Zur Handlung: Nachdem ihre Familie für eine Dürreperiode in einem afrikanischen Dorf verantwortlich gemacht und in Folge irgendeinem Regengott geopfert wurde, hat die ehemalige Pastorin Katherine Winter (Hilary Swank) ihren Talar gegen Pipette, Pinzette und Reagenzglas getauscht. Seitdem ist sie als ungläubige Wissenschaftlerin unterwegs und versucht, logische Erklärungen für vermeintliche Wunder zu finden.

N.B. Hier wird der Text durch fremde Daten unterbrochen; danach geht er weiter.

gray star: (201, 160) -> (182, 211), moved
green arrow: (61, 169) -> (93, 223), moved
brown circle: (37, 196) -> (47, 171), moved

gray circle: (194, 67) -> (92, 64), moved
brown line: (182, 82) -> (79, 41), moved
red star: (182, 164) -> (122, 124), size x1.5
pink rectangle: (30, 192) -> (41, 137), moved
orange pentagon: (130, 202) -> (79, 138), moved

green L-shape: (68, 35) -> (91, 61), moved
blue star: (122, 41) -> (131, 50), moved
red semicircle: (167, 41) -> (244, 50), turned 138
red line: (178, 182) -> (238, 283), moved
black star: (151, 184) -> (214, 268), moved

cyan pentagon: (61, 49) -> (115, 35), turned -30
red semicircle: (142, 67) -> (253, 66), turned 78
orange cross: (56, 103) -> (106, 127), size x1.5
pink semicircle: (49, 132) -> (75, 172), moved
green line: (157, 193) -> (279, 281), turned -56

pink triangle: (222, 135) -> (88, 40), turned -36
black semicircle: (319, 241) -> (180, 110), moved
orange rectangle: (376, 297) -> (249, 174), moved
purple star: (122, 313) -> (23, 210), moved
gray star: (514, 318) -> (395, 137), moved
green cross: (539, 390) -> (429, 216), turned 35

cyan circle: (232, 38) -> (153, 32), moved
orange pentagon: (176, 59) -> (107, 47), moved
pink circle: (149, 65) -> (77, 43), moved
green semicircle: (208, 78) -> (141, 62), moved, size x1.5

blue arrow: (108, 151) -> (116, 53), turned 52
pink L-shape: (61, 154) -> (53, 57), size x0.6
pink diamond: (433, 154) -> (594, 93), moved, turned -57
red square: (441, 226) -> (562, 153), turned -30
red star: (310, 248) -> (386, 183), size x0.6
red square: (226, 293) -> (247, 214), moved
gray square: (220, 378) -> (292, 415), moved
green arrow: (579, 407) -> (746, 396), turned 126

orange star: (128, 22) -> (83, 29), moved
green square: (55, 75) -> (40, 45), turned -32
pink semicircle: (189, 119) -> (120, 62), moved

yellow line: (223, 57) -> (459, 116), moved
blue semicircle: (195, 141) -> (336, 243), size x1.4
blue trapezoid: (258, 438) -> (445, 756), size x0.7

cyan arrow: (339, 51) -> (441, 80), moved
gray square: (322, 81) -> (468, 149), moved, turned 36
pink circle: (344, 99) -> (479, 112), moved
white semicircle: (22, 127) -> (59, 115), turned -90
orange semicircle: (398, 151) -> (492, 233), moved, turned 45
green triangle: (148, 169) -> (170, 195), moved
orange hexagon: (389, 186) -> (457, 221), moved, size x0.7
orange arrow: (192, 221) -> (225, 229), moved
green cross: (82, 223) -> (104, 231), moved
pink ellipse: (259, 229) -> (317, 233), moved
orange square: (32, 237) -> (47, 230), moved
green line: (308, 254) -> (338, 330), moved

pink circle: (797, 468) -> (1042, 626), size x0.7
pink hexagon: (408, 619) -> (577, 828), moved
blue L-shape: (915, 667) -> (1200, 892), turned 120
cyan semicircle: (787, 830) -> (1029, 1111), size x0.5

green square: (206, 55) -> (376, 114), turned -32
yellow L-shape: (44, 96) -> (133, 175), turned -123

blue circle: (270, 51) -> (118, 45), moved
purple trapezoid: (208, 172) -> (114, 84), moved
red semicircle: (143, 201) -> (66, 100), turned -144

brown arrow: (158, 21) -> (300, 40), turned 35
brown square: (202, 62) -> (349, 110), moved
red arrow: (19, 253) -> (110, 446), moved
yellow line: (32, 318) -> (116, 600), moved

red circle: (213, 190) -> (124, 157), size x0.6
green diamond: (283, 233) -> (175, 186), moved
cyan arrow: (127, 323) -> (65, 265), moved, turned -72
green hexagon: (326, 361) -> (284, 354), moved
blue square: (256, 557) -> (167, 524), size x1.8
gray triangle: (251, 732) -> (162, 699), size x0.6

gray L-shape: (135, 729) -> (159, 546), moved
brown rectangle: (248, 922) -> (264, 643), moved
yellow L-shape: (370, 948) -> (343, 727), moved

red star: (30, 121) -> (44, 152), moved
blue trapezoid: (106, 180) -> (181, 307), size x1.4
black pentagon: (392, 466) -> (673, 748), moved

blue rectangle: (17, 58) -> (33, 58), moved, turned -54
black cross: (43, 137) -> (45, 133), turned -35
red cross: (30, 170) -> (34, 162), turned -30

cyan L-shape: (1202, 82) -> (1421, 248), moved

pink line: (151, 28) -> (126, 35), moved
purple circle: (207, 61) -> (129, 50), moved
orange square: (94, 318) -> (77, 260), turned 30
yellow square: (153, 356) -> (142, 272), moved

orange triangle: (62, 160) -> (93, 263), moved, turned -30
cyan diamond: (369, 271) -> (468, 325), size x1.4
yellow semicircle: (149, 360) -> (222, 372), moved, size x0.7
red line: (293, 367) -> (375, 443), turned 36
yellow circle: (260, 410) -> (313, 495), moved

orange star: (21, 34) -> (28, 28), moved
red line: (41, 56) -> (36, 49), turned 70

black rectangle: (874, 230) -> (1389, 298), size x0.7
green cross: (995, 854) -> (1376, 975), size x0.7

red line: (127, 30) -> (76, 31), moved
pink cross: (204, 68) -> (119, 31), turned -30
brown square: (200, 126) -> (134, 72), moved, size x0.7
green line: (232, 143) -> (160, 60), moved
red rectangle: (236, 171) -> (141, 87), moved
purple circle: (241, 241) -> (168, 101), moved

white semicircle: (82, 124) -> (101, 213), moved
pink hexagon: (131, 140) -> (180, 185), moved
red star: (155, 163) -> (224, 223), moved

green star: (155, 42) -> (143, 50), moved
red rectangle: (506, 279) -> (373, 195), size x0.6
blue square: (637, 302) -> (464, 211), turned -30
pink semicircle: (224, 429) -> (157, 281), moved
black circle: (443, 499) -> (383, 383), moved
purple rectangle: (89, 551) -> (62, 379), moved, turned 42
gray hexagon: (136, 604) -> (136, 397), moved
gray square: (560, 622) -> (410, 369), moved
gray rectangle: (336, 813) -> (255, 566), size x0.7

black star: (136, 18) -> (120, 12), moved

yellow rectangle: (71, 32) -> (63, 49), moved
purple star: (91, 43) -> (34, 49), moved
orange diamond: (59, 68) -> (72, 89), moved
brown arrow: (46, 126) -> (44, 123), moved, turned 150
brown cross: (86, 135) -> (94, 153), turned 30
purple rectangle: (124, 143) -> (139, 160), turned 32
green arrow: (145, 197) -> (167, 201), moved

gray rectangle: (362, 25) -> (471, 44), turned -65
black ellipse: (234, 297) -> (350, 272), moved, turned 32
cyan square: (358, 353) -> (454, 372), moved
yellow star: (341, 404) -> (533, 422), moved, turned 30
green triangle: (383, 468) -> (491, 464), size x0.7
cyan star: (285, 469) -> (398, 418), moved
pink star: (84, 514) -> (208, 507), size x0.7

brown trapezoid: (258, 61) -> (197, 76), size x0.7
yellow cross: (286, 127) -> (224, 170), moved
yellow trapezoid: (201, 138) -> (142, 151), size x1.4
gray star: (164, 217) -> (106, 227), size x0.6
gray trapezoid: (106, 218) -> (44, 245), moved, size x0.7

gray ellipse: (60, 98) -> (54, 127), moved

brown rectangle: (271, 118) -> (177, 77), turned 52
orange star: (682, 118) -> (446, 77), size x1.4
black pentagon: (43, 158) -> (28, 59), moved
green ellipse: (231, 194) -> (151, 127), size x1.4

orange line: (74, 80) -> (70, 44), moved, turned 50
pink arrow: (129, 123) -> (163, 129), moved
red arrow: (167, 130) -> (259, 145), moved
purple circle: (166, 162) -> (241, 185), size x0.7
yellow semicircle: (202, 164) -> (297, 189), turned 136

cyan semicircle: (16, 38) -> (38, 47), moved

Für solcherlei Missionen bekannt, erscheint sie Doug Blackwell als ein Geschenk des Himmels. Der Kleinstadtlehrer versteht nämlich die Welt nicht mehr, als sich in seinem geliebten Kaff Haven die Flüsse rot verfärben. Für die gläubigen Bewohner des Dorfes ist das klarerweise erst der Anfang und die erste von zehn Plagen, die Gott ihnen schickt, weil er auf ein Mädchen namens Loren wütend ist. Logischerweise muß die Kleine weg - erst dann werden in Haven wieder paradiesische Zustände herrschen.

Auftritt Frau Winter: Sie nimmt Proben vom Wasser und den Mund ziemlich voll, indem sie (während die Auswertung noch läuft) über einen Bakterienstamm referiert, der die Flüsse rot färbe, weil bla bla bla ... Doch die Wege des Herrn sind unergründlicher, als Katherine glaubt - und es stellt sich heraus, daß aus dem Wasser Blut wurde und es zudem jetzt schon anfängt, Frösche zu regnen.

 

Wird es der Zweiflerin gelingen, den Teufel in Gestalt des Kindes aus Haven zu vertreiben, oder ist es doch die Bevölkerung des Städtchens, die beobachtet gehört, damit sie einem unschuldigen Mädchen nichts antut? Wer die Antworten auf diese Fragen ernten will, muß "The Reaping" sehen.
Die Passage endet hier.